Objective:To observe the role of Huaiqihuang Granules (HQ) in the long-term management of bronchial asthma in young children, and the effective effect on concomitant rhinitis.Methods:A prospective real-world multicenter study was conducted in children aged 2-5 years with asthma diagnosed in the outpatient department (from April 2016 to March 2019)who received either inhaled corticosteroid (ICS)/leukotriene receptor antagonist (LTRA)(control group); inhaled ICS/LTRA plus HQ(combination group), or HQ alone(HQ group). All patients were followed up at week 4, 8, 12 after treatment. The number of days with asthma symptoms, the frequency of severe asthma attacks, the level of asthma control, and the days with rhinitis symptoms in the last 4 weeks were recorded.
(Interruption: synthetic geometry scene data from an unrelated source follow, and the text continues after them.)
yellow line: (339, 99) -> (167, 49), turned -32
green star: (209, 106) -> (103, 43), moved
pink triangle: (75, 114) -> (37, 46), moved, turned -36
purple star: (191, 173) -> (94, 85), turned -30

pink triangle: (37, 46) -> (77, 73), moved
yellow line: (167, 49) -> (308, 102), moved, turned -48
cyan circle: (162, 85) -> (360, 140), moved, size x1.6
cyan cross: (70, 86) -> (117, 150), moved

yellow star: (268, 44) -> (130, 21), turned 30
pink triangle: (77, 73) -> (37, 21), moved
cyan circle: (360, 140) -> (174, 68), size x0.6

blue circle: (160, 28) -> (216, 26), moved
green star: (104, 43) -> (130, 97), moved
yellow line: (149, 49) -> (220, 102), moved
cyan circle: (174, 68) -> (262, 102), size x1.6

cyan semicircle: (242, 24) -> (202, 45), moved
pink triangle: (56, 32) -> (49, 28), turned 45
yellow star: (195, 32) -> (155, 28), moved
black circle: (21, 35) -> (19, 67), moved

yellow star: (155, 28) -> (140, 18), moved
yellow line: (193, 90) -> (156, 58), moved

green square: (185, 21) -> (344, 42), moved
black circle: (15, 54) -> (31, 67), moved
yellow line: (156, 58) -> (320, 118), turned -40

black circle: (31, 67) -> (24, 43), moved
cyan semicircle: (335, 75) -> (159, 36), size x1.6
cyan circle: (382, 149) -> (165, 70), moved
Differences before and after treatment, and those among groups after treatment were compared using Kruskal- Wallis H test or Wilcoxon rank-sum test. Results:A total of 2 234 eligible patients were recruited, and 2 147 cases completed followed-up visits, including 477, 1 374 and 296 cases in the control group, combination group, and HQ group, respectively. After the treatment, all 3 groups showed significant declines in the days with asthma symptoms, frequency of severe asthma attack and the days with rhinitis symptoms (all P<0.01), and the rate of well-controlled asthma increased significantly ( P<0.01). It lasted until the end of follow-up. Among groups, patients in the combination group showed significantly less days of asthma symptoms than those of the other 2 group at week 8 and 12[0(0, 0.9) d vs.0(0, 0.3) d, P<0.05; 0(0, 0.1) d vs. 0(0, 1.0) d, P<0.01]. Patients in the combination group and HQ group showed a significantly lower rate of severe asthma attacks than that of the control group at week 12 [0(0, 1), 0(0, 1), 0(0, 2), all P<0.05]. The well-controlled rate of asthma in the combination group was significantly higher than that of the control group and HQ group at week 8 and 12 (89.6% vs. 85.9% vs.82.1%, H=15.28; 90.9% vs. 84.1% vs. 81.8%, χ2=29.32, all P<0.01). Conclusions:HQ can significantly alleviate symptoms of asthma and rhinitis, severe attack of asthma, and increase the control rate of asthma when used as an additional treatment or used alone.